When Grief and Guilt Are Good Friends
Nonfiction by Avery Rall
Untitled by Koda Christensen
CW: Death
August weather has always been my least favourite. Even when the heat finally quenches, it still spoils the skin with unneeded warmth, sticky underneath clothes that cling to my backside. I was young and the urge to complain boiled over, but I couldn't, for it was a special day and no one would want to listen to a seven-year-old complain. I had to bear it for my parents who were getting married. It was on this day that we officially accepted my stepdad into our family, although I am pretty sure I accepted him way before then. The laughter, harmless banter, and soft smiles were proof of that.
Not only would we be accepting him, but we’d also be accepting his two sons, Austin and Cody. I’d met Austin before, when he’d come visit and we would play games on the old PlayStation 3 console. A car game, if I remember. I grew fond of him over time, and I was excited that I would get the chance to meet his older brother. The thought of having brothers made my little self happy, mostly due to the fact that I grew up as an only child. If only it lasted longer.
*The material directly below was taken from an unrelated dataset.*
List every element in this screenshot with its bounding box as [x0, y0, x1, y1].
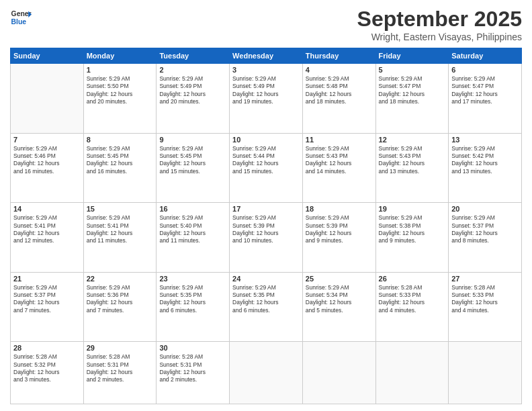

Cody was tall, scrawny, but his smile was warm and a tad bit awkward. He was friendly nonetheless, so happy and inviting that all the nerves of meeting him had disappeared. He had a girlfriend too, one with a pretty smile. Cody danced with us, according to my mom, but I don’t remember. I should’ve clung onto these moments longer and harder, gripped them tighter in my hands and pushed them into the slates of my ribs and heart so they could rest there forever.
August 25, 2012, was the first and last time I saw him.
December 19, 2012, was the day he died.
He turned 21 in September. So young, and still had a life ahead of him, but death always finds ways to show no mercy. Death is cruel, cold like the winter winds that bite my cheeks red. My mom picked me up at school that day, unaware of what would be uttered moments later. I remember clambering in the backseat, confused when my mom joined me, her face so serious that, despite being so young, I remember the feeling of there’s something wrong sinking in my stomach.
She told me he died in a car accident the night before on his way home from work. He swerved into a tree due to tiredness and it came crashing down on his car. He died early morning on the 19th, my stepdad and his ex-wife having to take him off of life support.
Don’t you think it’s strange? The way life plays out? Never would I have thought that the smiling new older brother I danced with would die a couple of months later. He was so alive. Breathing. Happy. Then death thought it’d be funny to suddenly rip him away from us.
Although I only met him once, I still cried. Clinging to my mom and choking on my grief.
His death tore the family apart. Austin, angry at the world and my stepdad, removed himself from our lives and was never heard from again. I always wonder what he’s been up to, but I don’t dwell on it, for that was his choice. I can’t decide if I should hate him or not for losing two brothers at the same time.
Grief soon became a friend. Heavy in my chest, suffocating and burning. It appeared only when it liked to. But despite that, it was always there, lingering. It felt like being homesick, but you could never go home.
Then guilt joined hands. I’d hate–and still do–the moments when I’d forget about him. I almost felt sick at the thought that when I was happy, he was dead. Gone. Guilty because I can barely remember what he was like, what he said to me, or his voice. Guilty because I wasn’t selfish enough to hold onto these memories of him that were unknowingly fickle. That regret became a burden. All I can remember of him now is just a memory. Blurry and fragmented.
Even though I am much older now, grief and guilt sometimes like to make their appearances through the dates that draw near or through the song he liked whenever I hear it. I like to view them as old friends because no matter what, they always find a way to crawl back into your life.
Unafraid and unpredictable.
Avery Rall is 19 years old attending the Creative and Professional Writing Program at Humber Polytechnic. Rall usually dabbles in sci-fi, fantasy, and dystopian stories.